Support from our networks of family and friends will manifest differently in each person due to the nature of the individual relationship. In a sense, where people stand depends on where they sit. Therefore, it helps to identify your supporters and cheerleaders and enlist them directly. Assuming they are on board (they likely will be), define what their assistance looks like, explain what you hope to draw from their input and set up a schedule to check in with them regularly. If they cannot meet your ask, try finding a different solution. And remember, individuals may only be able to help so much. They all have lives clamoring for their time and attention. So, if you go to that well, do so strategically. But be sure to follow through with them, even if your progress is only incremental. Failure to do so may give them the impression you’ve given up.

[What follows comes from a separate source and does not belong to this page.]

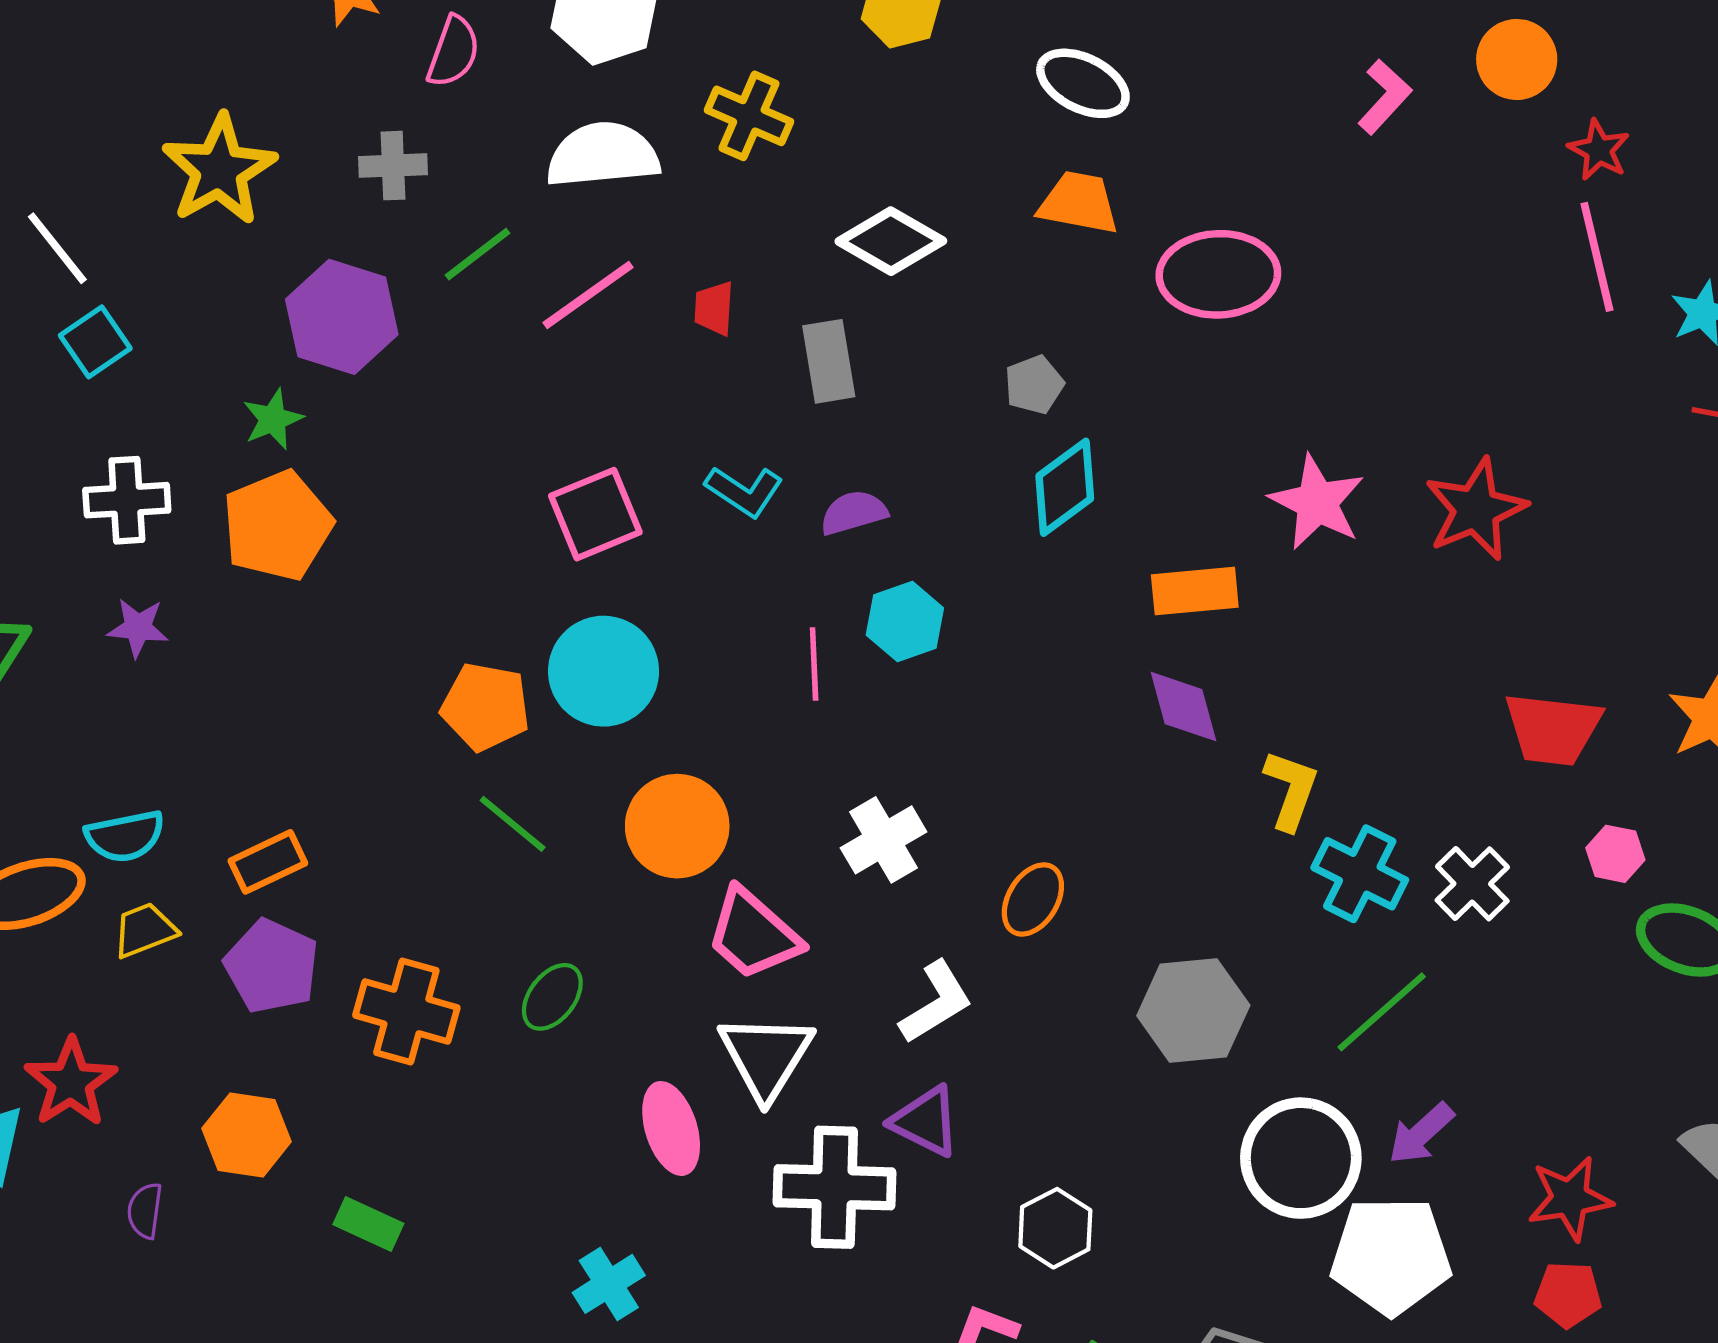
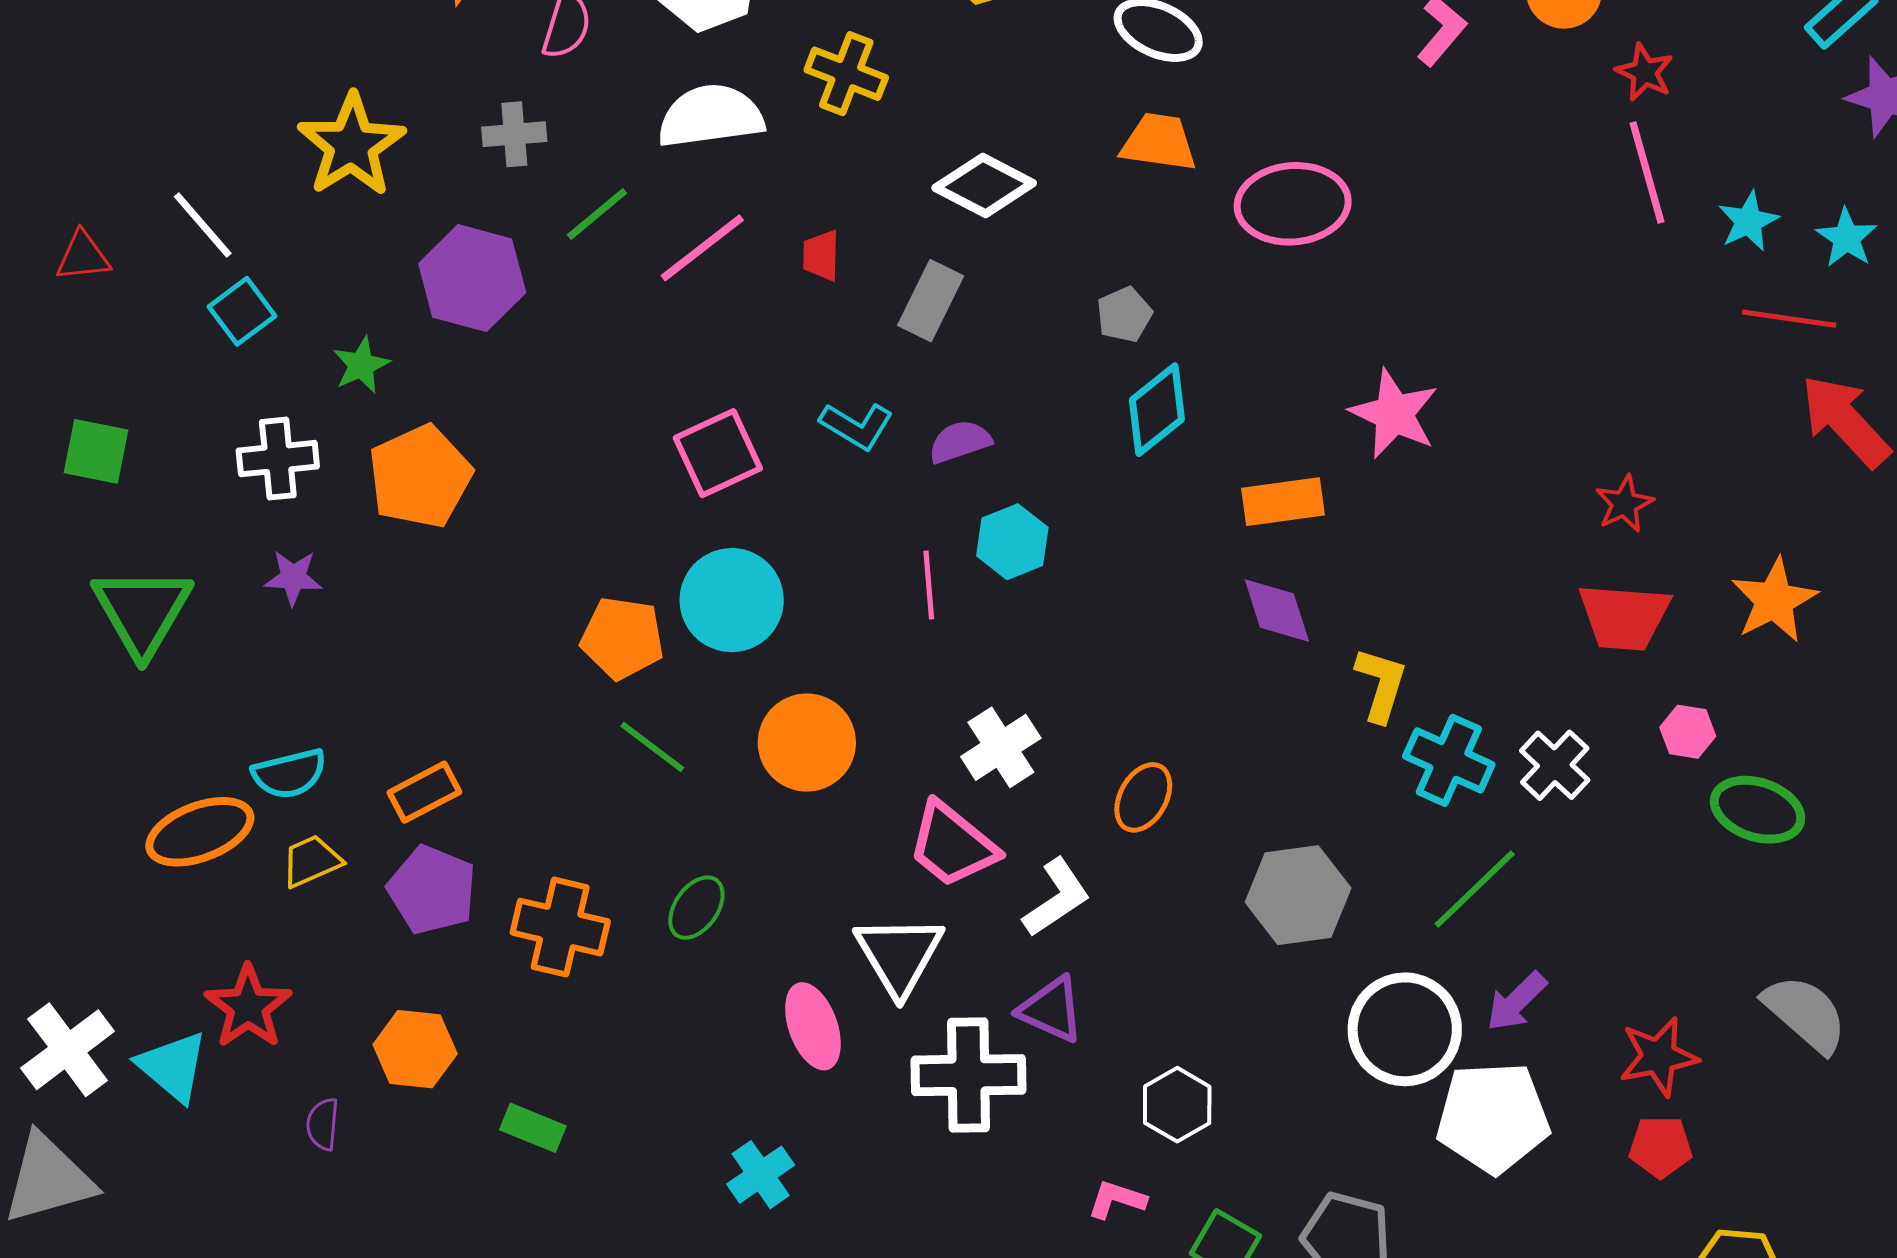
gray rectangle: (829, 361) -> (931, 301), turned 38
green star: (273, 419) -> (361, 365), moved
red star: (1476, 509) -> (1624, 504), moved, size x0.6
pink trapezoid: (753, 934) -> (952, 845), moved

Whenever people ask me about my decision to quit my job and seek a more fulfilling vocation, the questions – and subsequent conversation – tend to sound like I did it all by myself. I did not. I had plenty of people walking with me. You will too. And these companions all have one thing in common: they are rooting for you! They want you to succeed! Amazing things can happen when we embrace vulnerability and ask them to go on the adventure with us. As the old adage goes: if you want to walk fast, walk alone, but if you want to walk far, walk together. Make no mistake, shaking up your life to find a more fulfilling career - whether self-imposed or due to circumstances beyond your control – can be a long road, and having people walk with you makes a big difference. Start by identifying them. Enlist them. Make their support and cheerleading an integral part of your experience.